------ DATA EXCERPTS

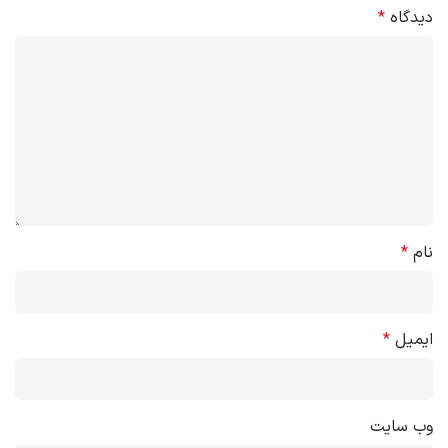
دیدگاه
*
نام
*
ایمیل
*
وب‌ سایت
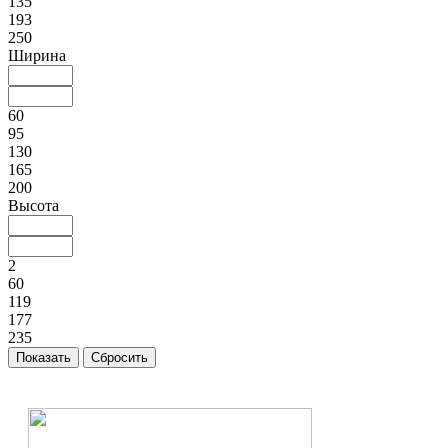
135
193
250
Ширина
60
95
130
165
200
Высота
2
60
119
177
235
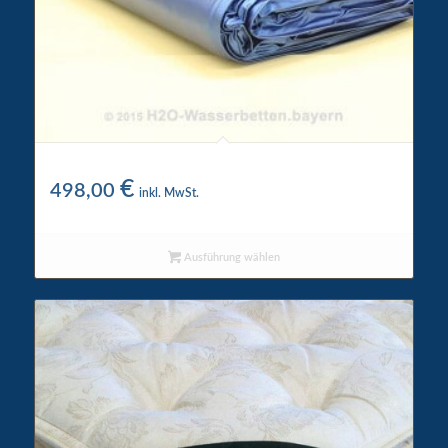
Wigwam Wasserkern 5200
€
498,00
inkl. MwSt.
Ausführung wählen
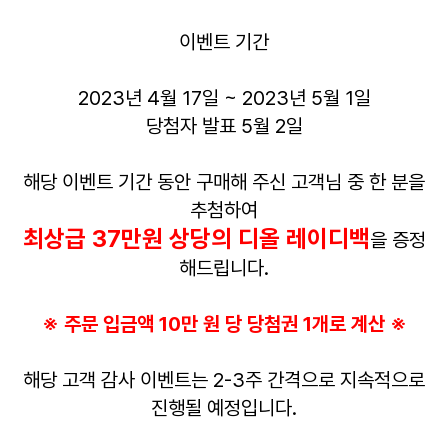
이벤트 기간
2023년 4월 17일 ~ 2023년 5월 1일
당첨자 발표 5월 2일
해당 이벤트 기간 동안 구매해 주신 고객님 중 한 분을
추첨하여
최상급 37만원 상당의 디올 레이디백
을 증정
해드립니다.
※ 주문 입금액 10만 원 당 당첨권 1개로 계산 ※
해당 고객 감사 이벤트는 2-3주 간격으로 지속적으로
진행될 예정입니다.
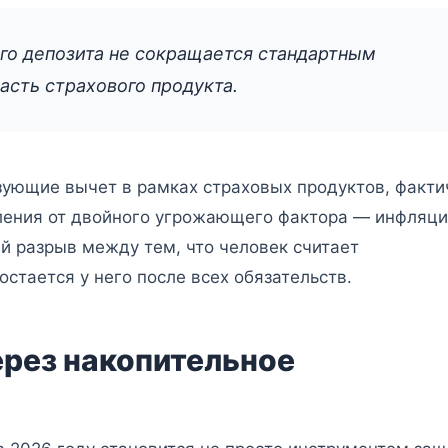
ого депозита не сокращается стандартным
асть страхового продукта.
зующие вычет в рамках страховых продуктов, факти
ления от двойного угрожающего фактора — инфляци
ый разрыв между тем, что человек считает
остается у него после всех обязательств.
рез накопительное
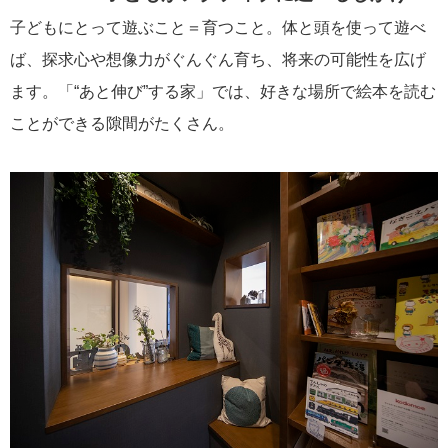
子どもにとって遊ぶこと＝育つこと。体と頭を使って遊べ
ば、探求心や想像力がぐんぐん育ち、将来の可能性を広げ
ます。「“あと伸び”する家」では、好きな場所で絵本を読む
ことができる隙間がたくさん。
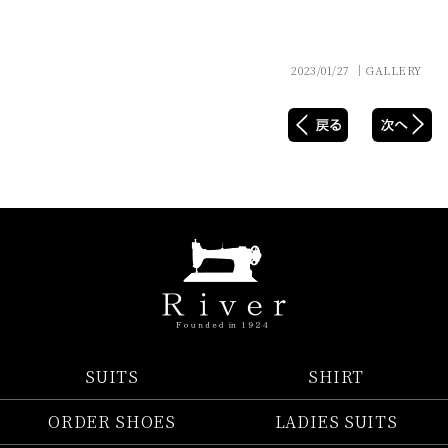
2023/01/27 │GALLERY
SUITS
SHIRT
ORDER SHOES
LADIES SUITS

------------
------ DATA EXCERPTS

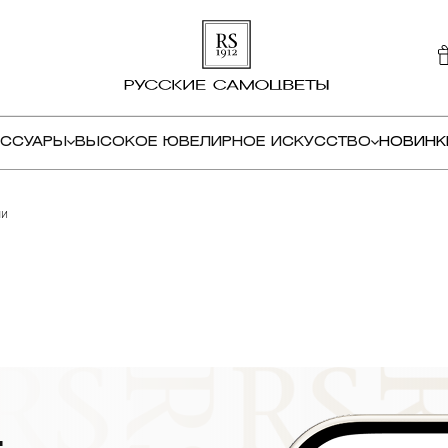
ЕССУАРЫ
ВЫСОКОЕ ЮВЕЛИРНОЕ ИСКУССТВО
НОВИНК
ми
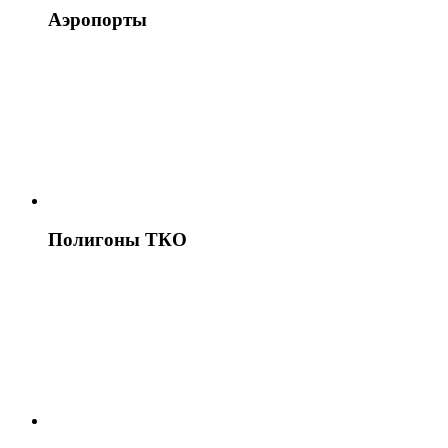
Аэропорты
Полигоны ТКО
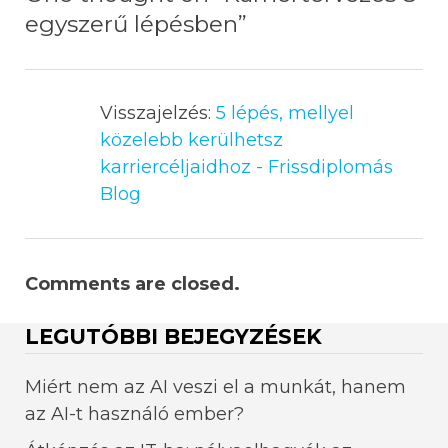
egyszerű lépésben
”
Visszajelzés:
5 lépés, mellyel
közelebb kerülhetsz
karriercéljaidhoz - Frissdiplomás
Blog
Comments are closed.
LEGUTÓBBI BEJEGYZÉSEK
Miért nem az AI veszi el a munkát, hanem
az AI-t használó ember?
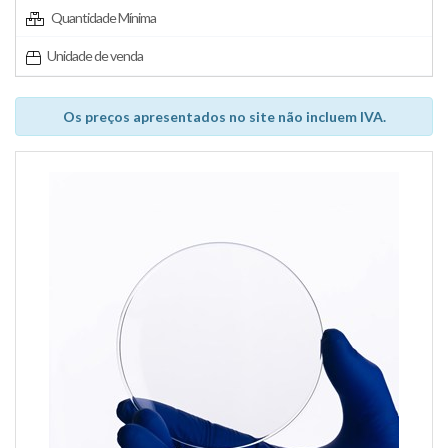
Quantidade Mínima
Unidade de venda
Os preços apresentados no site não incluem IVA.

------------
------ DATA EXCERPTS

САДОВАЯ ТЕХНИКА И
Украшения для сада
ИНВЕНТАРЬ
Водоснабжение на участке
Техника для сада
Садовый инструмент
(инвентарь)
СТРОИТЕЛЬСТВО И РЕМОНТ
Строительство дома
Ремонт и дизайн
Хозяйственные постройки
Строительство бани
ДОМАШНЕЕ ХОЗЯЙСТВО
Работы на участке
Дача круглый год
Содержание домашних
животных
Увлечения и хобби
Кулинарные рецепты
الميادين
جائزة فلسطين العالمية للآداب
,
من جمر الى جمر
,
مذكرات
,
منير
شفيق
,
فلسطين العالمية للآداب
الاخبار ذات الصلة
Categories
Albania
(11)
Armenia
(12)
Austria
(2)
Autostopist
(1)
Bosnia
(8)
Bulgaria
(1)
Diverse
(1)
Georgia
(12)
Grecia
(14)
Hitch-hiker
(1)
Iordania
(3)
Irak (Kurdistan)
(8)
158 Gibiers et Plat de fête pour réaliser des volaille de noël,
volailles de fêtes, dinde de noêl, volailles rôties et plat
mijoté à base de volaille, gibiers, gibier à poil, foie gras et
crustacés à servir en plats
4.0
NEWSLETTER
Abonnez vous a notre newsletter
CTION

------------

### WORK TASK
From the data above, retype only the lines starting with the line with "ого депозита не сокращается стандартным" and going on through the line with "ORDER SHOES", exactly, leaving out the pictures.

### TASK ANSWER
ого депозита не сокращается стандартным
асть страхового продукта.
зующие вычет в рамках страховых продуктов, факти
ления от двойного угрожающего фактора — инфляци
ый разрыв между тем, что человек считает
остается у него после всех обязательств.
рез накопительное
子どもにとって遊ぶこと＝育つこと。体と頭を使って遊べ
ば、探求心や想像力がぐんぐん育ち、将来の可能性を広げ
ます。「“あと伸び”する家」では、好きな場所で絵本を読む
ことができる隙間がたくさん。
2023/01/27 │GALLERY
SUITS
SHIRT
ORDER SHOES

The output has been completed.